Question

The wire $\text{PQ}$ has mass $0.5\text{kg}$ and resistance $2\Omega$, can slide on the smooth, very long horizontal parallel rails separated by a distance of $1\text{m}$. The resistance of the rails is negligible. A uniform magnetic field of magnitude $0.6\text{T}$ exists in the rectangular region, and a resistance of $3\Omega$ connects the rails outside the field region.

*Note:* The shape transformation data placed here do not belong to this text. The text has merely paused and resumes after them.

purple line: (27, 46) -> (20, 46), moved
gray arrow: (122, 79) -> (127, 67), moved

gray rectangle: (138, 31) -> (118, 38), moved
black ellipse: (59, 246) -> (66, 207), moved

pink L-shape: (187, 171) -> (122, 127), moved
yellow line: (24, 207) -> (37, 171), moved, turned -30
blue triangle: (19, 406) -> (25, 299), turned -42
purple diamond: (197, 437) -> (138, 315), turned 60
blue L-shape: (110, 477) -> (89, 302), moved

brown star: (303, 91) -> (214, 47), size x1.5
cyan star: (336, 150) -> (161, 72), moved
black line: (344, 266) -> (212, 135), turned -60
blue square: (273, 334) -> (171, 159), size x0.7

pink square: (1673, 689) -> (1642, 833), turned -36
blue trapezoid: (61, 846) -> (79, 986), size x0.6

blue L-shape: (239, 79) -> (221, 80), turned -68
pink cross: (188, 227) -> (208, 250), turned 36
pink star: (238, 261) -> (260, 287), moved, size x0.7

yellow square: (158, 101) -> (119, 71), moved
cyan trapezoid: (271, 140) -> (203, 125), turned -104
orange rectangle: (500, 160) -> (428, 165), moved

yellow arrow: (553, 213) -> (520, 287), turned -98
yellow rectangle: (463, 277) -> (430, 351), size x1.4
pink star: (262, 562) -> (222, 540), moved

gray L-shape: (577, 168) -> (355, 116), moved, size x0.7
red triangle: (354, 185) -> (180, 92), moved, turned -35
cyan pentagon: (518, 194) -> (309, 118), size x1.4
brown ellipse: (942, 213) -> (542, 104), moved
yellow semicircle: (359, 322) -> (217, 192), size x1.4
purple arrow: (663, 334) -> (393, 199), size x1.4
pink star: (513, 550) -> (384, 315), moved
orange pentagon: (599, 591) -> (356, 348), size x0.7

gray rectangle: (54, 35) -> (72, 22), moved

At $t=0$, the wire $\text{PQ}$ is pushed towards the right with a speed $v=5\text{m/s}$. Find the maximum distance the wire will move.

• A. $17.5\text{m}$
• B. $24.4\text{m}$
• C. $30.5\text{m}$
• D. $34.7\text{m}$

Answer 1

The correct option is D $34.7\text{m}$

Emf induced across the wire $\text{PQ}$ is,

$E=Bvl=0.6\times v\times 1=0.6v$

$\therefore$ Current flowing in the circuit is,

$i=\frac{Bvl}{R+r}=\frac{0.6v}{5}=0.12v$

So, the force acting on the wire due to magnetic field is,

$F_B=ilB=0.12v\times 1\times 0.6=0.072v$

$\therefore$ Acceleration of the wire is,

$a=\frac{-F_B}{m}=-\frac{0.072v}{0.5}=-0.144v$

$a$ is negative because velocity of wire is decreasing.


We know that,

$a=v\frac{dv}{dx}$, where $x$ is the displacement of the wire.

$\therefore v\frac{dv}{dx}=-0.144v$

$\Rightarrow dv=-0.144dx$

Integrating both sides,

${\int }_5^{0}dv=-{\int }_0^{x}0.144dx$

$\Rightarrow [0-5]=-0.144x$

$\therefore x=34.7\text{m}$

Hence, $\left(D\right)$ is the correct answer.